Richard White: Minutes of a meeting need not be verbatim

Q. Two directors and I are concerned about the verbatim recording of our minutes. The seven-member board operates under Robert’s Rules of Order. The secretary insists that every word spoken at board meetings must be recorded in the minutes. The minutes are transcribed from the secretary’s personal tape.

For a three-hour meeting there are nine pages of single-spaced. The minutes are published on the association Web site and are available, in written form, to any association member. We have tried to explain that previous board’s minutes were proper by recording what actions were motioned at the meetings and not every word that was spoken. Any advice you can give that will get us on track with a commonly accepted minutes format will be greatly appreciated. B.S. — Naples

A. A rule of thumb that I have used for years is that minutes should be about one page per hour of meeting. No, minutes should not include a verbatim record of what was said, but should include only an abridged record of the business conducted.

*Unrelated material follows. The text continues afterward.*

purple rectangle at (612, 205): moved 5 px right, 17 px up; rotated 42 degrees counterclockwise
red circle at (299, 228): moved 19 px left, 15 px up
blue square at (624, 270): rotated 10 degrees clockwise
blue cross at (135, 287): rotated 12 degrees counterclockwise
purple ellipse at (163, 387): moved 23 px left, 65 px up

The Law Dictionary defines minutes as a record of the proceedings of (a court,) a board of directors of a corporation should be neither a memorial of the decisions nor a recorded record of the proceedings, in other words, a complete text of the meeting. They should include proof of the meeting and briefly, a description of the business conducted. That means date, time, location and those attending the meeting. It would include motions and how the directors voted. -FS 718.111 (1)(b) & FS 720.303(3)- The transcript is unnecessary. In addition, Roberts says that they should contain mainly a record of what was done at the meeting and not what was said. (paragraph 47, Newly Revised) While I am sure that the secretary is trying to help present a record for the members who did not attend the meeting, it is too much work and excessive. The fact is that if the minutes, as a full transcript were presented as evidence, they could work against the association as inappropriate documents. The key words are, keep it simple.

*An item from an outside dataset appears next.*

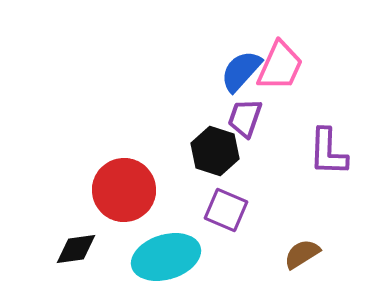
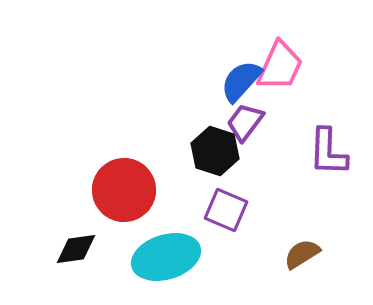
blue semicircle: moved 10 px down
purple trapezoid: moved 4 px down; rotated 18 degrees clockwise
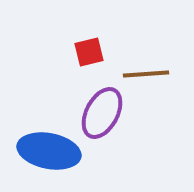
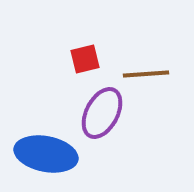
red square: moved 4 px left, 7 px down
blue ellipse: moved 3 px left, 3 px down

Q. Can an association reallocate money that was passed as a special assessment for hurricane damage? Can it be used for any purpose they see fit if they have a surplus? D.F. — Stuart

A. The first answer is no. However, having been a manager in a similar situation, the attorney advised the board to approve a refund to the members and then at the same meeting, approve a special assessment for the same amount for another project. In short, the refund was a washout due to the new assessment. The problem is that the board must handle the funds to be spent for the new project and does not grant a right to use the surplus for any expense not disclosed in the second special assessment.

Q. Our homeowners’ board of directors is made up of nine directors elected from the membership. The directors then appoint four of them to serve as the officers. The officers have created an executive board to make decisions. This committee has no charter or other documentation that identifies its duties and/or boundaries. There have been verbal statements saying that their duties include setting meeting agendas, hearing presentations before they are taken to the board and so on. Historically, this group has assigned itself the authority to take actions regarding our association and then force the remaining board members to ratify the issue at the next board meeting. Other board members have assumed the responsibility and are refusing to approve blind ratifications. Are there any documents that specify the duties and rights of the executive board and any responsibilities or limits to this group? Can the remaining board members disband this group entirely? S.E. — Pinellas

A. Most association documents have three major sections. One of those sections is the bylaws and there you should find the duties of the officers. In general, the actions of the board of directors, who have the responsibilities of the association, elect the officers. The directors along with the bylaws provide the duties of these officers and have the right to approve operational policies. As such, at any board meeting, the directors can elect new officers if they feel the officers are not properly filling the duties assigned or approve new policies. Let me repeat this again, the directors are responsible to the association and members for the operations and the officers only have the duties assigned and are responsible to the directors and in turn the owners. It is an old management saying that managers and officers live from board meeting to board meeting. Yes, the directors at any properly called board meeting can recall the officers and elect new officers. You have a situation where the powers of the office have gone to their head and they incorrectly presume that they have the right to force their opinions. In fact, they have only the duties assigned. I call it the balloon head syndrome and the directors not only have the powers but the responsibility to burst their balloon and call them down.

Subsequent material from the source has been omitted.